Archive for the ‘data archiving’ tag
In the first article in this series on archiving strategies for online transaction processing (OLTP) database servers, I covered some basics: why to archive, and what to consider when gathering requirements for the archived data itself. This article is more technical. I want to help you understand how to choose which rows are archivable, and how to deal with complex data relationships and dependencies. In that context, I’ll also discuss a few concrete archiving strategies, their strengths and shortcomings, and how they can satisfy your requirements, especially requirements for data consistency, which as you will see is one of the most difficult problems in archiving.
Remember I’m basing these articles on the nibbling principle I explained in my very first article on archiving strategies. The goal is not to move away tables or take gigantic chunks out of tables manually. If you need to archive, you’ll need to do it frequently, perhaps continuously. That means you need to write automated, incremental jobs that nibble small chunks of unwanted data away without impacting the OLTP work you’re trying to optimize.
It’s a different matter if you’re archiving or purging from an OLAP system such as a data warehouse, of course.
What data should you archive?
You can’t archive until you know what you’re going to archive. You need to prioritize your efforts, and then for each type of data, which typically means each table, you need to know whether each row is archivable.
The first thing to do is determine priorities. You might know some data can be archived, but come back to that later. Focus on what needs to go away to make your transactional processes run more quickly. What gets queried the most? Consider tables “heavily queried” if they have extremes of any type of query — many small queries can cause just as much work as frequent long-running ones. Which tables have the most rows, the most data, the largest indexes? Which tables are growing the most quickly? Think also about access patterns; if you have tables that are frequently scanned partially or wholly for aggregates, those too are candidates.
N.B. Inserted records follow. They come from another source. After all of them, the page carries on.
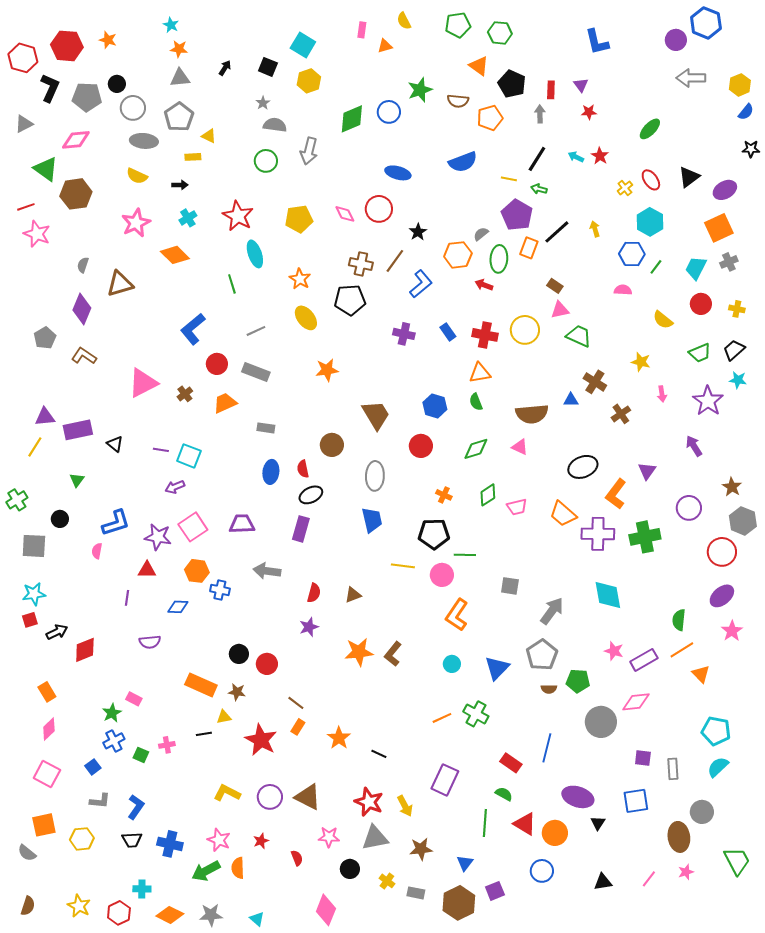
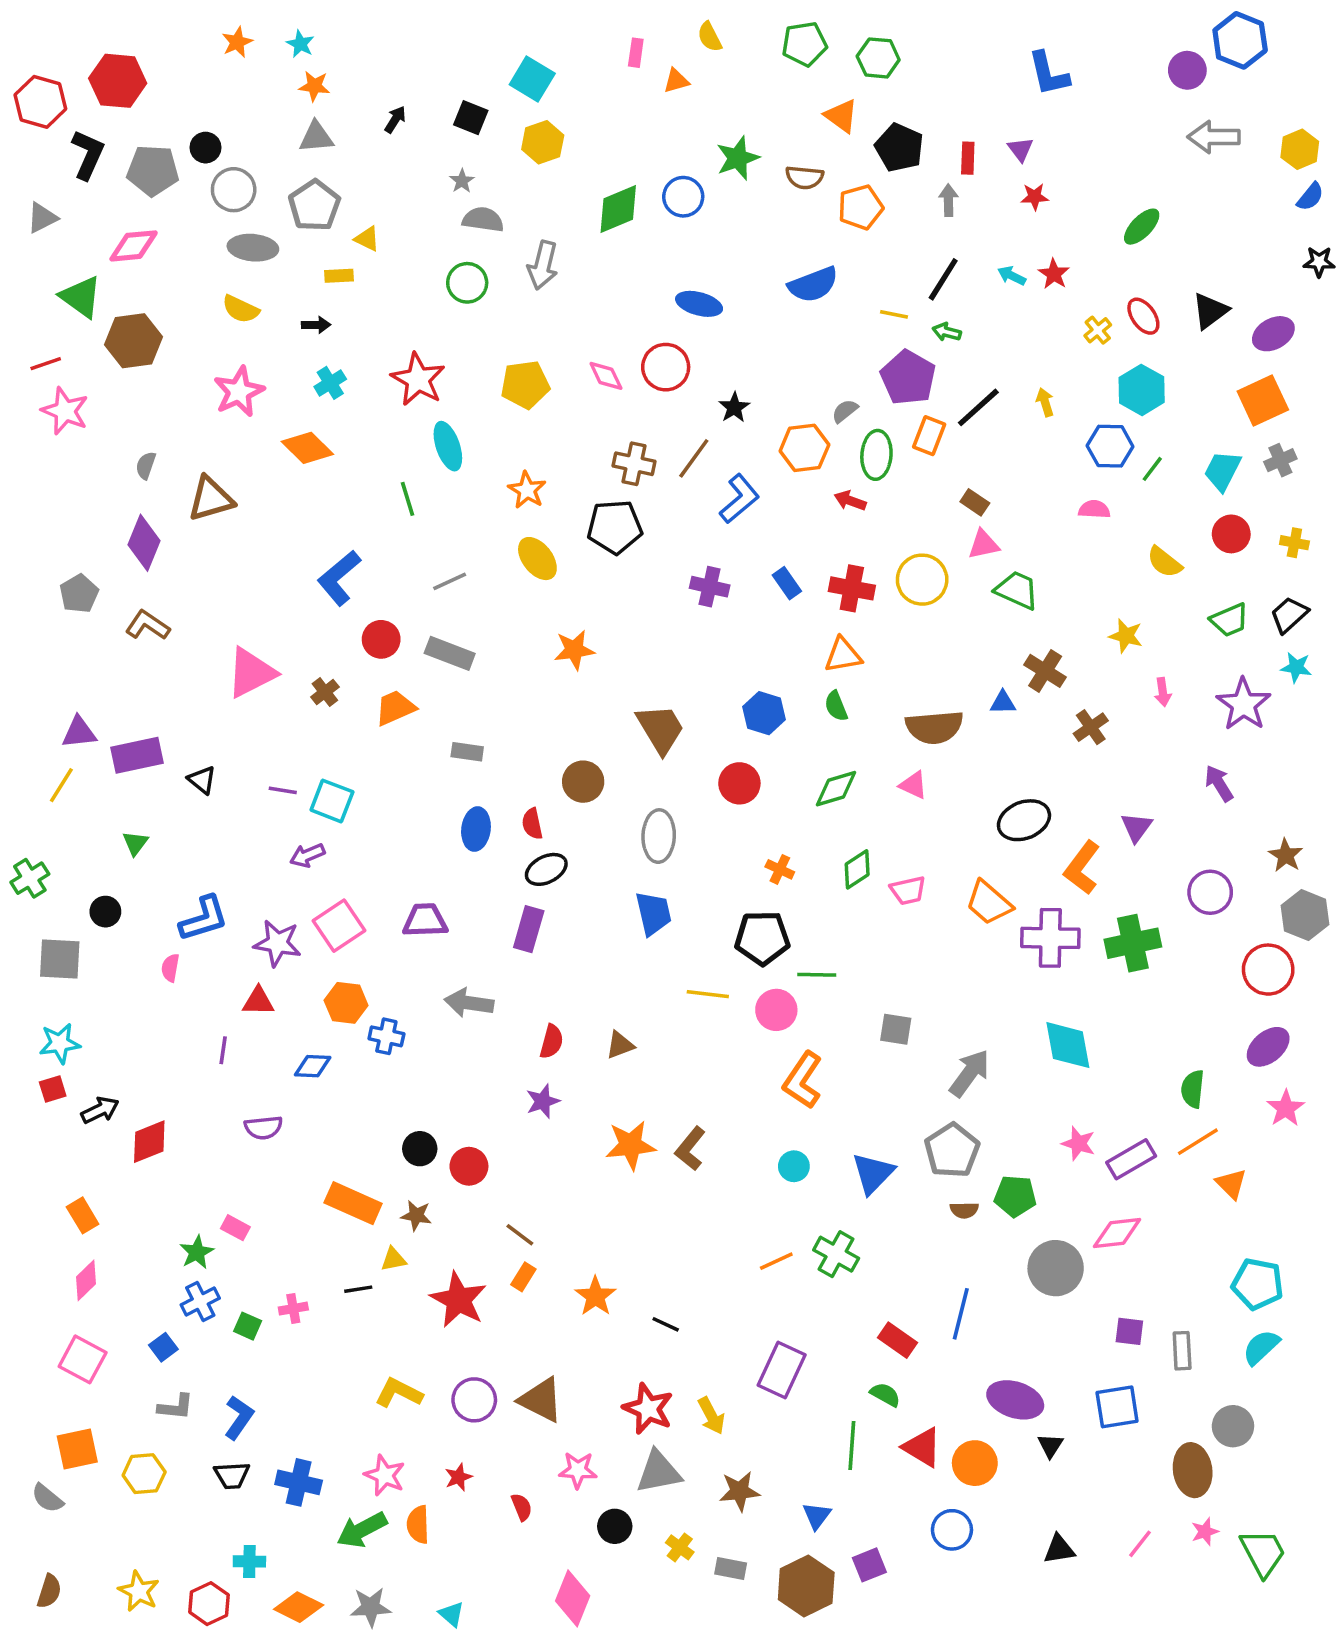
orange star: (108, 40) -> (237, 42), moved, turned 30
green trapezoid: (737, 861) -> (1263, 1553), moved

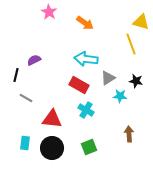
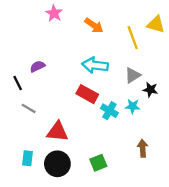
yellow line: (131, 44) -> (133, 38), moved
black line: (16, 75) -> (18, 83), turned -40
gray triangle: (108, 78) -> (133, 75), moved
cyan cross: (86, 110) -> (109, 111), moved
Identify the worst offenders and think about which of them you need to do first. If you know some frequently-queried tables are growing very fast, I would consider prioritizing them, even if they’re not yet too large. I’ve seen tables reach a point where they become too large to query, and thus difficult to archive.
Another thing you might consider is how easy it will be to archive a row, especially if you are running close to capacity. If you can archive the second-most-important table easily, and it will give the server significant performance headroom, you might want to do that first. You can archive the more work-intensive most-important table later, when your server has some capacity to spare.
Is it archivable?
Now that you’ve identified which tables to focus on, you need to determine which rows are candidates for archiving. Rather than query the table, I would focus on identifying rules, which ideally you should be able to express as a
WHERE clause in a query. The simpler the better. Here are some examples.
- Is the row related to something that’s no longer current? For example, is it a product you don’t sell anymore, or related to a client with whom you no longer work?
- Is it scratch data that never got used? For example, an abandoned shopping cart, an order that was invalidated and cancelled, or data that was prepared for upload to a business partner but was rejected by their systems?
- Is it data that used to record a fact, but has now been “cancelled” and just records “zero?” For example, one system I’ve worked on records advertising traffic. For various reasons it can end up with rows that say “on this day, this advertisement was clicked zero times and caused zero sales.” This happened because of artifacts in the rollup processes. If a row records the same thing as the absence of a row, it can go (actually it should probably be purged, not archived).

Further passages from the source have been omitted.